Some critics deride these efforts as "clicktivism" or "slacktivism" -- advocacy that requires no more than the lifting of a finger to hit a button on a keyboard. But when it goes viral on YouTube, these campaigns link activists across borders and over oceans, or flood authorities and even armed groups with demands for justice. This kind of online activism motivated by individual cases can mobilize energy to free dissidents and, perhaps, change societies. Only days ago, for example, in response to a global Twitter campaign by Amnesty International, Israeli officials released a Palestinian prisoner who had been detained for years without charge. Just as important, online campaigns offer an entry point for new activists to be drawn in and introduced to human rights work, building a foundation that can inspire them to organize, recruit others, and take on wider issues. This is essential to ensure that the greatest generation of grassroots advocates worldwide -- those whose creativity and staying power helped finally liberate Aung San Suu Kyi after 23 years as a prisoner of conscience -- feeds a rising wave of activists ready to power the work well into the 21st century.

That said, no teenager will remember the moment they hit "send" on an online petition for Sudan the way their parents remember shivering in a campus shanty to protest apartheid. Online action offers a vital entry point, but is just the start of the journey for those aiming to bring lasting change. Nor is the human rights movement's original mainstay -- letter writing -- obsolete. Upon relocating to New York, Chen Guangcheng made a point in his early weeks of reaching out to meet with Amnesty International. He talked not about the tweets or petitions, but about receiving just a fraction of the letters he knew had been sent to him from activists all over the globe to raise his spirits, and recounted how he read and re-read every single one. Digital human rights work may never offer such a tangible and lasting human touch.

During Suu Kyi's visit to Washington she will headline a digital town hall to encourage youth in the United States to work for prisoners of conscience, just as grassroots activists fought for her for nearly a quarter century. She knows from personal experience that human beings instinctively respond to individual stories more than to facts and figures; they invest not just intellectually, but emotionally -- and this passion can help sustain the energy for what can be long and difficult struggles for change.
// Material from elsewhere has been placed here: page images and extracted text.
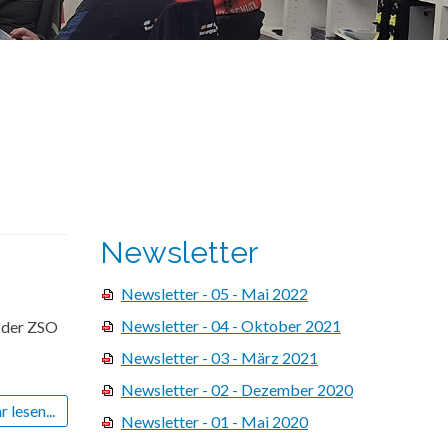
Newsletter
Newsletter - 05 - Mai 2022
Newsletter - 04 - Oktober 2021
 der ZSO
Newsletter - 03 - März 2021
Newsletter - 02 - Dezember 2020
 lesen...
Newsletter - 01 - Mai 2020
Even as we celebrate Suu Kyi today, the release of a single heroic prisoner of conscience when others still languish in jail is at best a partial victory. Passionate advocacy on behalf of individual cases cannot substitute for wider efforts to mount pressure for systemic change, accountability and policy reforms. Nor does it necessarily help answer who can effectively and ethically mount such pressure. But helping secure the freedom of an Aung San Suu Kyi, Chen Guangcheng, or Pussy Riot can enable individuals -- some barely in their teens -- see the potential and rewards of human rights work, and find their footing to broach wider human rights challenges.
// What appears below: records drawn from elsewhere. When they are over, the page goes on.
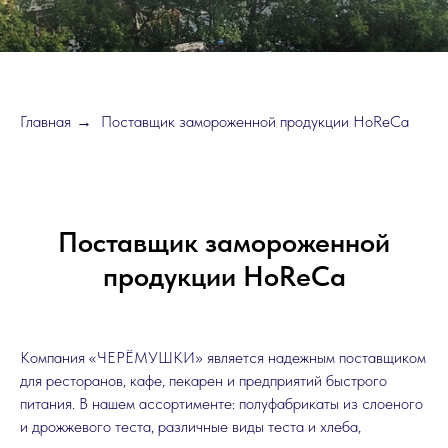
Главная
Поставщик замороженной продукции HoReCa
→
Поставщик замороженной
продукции HoReCa
Компания «ЧЕРЁМУШКИ» является надежным поставщиком
для ресторанов, кафе, пекарен и предприятий быстрого
питания. В нашем ассортименте: полуфабрикаты из слоеного
и дрожжевого теста, различные виды теста и хлеба,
When she was finally free to travel to Oslo to accept her Nobel Peace Prize in June 2012, some 21 years after it was originally awarded, Suu Kyi implored the audience "please remember the often repeated truth that one prisoner of conscience is one too many. " As her appeal makes clear, one measure of progress in human rights is the fate of each individual. In fighting for their causes one by one, we can give new hope to dissidents around the globe -- and a renewed purpose and energy to those who seek to free them.